Dataset
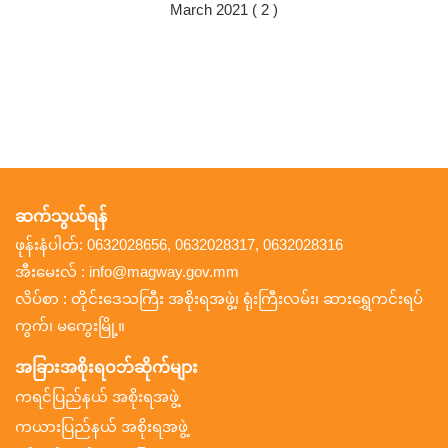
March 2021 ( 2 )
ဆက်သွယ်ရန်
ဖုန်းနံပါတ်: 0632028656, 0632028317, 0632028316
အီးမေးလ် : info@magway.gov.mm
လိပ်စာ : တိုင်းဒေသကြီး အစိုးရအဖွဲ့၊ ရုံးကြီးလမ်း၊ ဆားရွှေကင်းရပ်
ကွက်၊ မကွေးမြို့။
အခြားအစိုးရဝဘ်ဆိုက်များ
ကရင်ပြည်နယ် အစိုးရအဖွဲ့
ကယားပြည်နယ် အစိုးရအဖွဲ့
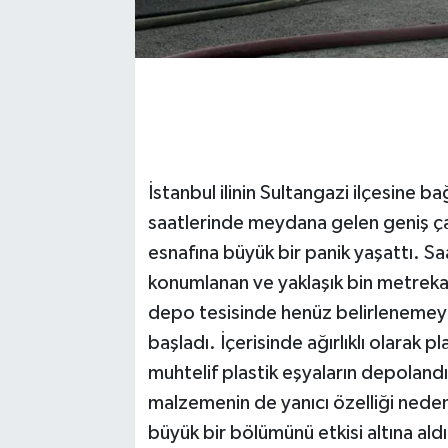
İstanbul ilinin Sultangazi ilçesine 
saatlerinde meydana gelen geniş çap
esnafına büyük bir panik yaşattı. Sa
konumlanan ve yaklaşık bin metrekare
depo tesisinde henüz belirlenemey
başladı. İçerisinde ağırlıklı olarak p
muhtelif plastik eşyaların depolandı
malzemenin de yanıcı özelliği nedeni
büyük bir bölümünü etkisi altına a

What you are asked to do
Select from the material above each line in which the string "büyük" appears, and list those lines.

Answer to the problem
esnafına büyük bir panik yaşattı. Sa
büyük bir bölümünü etkisi altına a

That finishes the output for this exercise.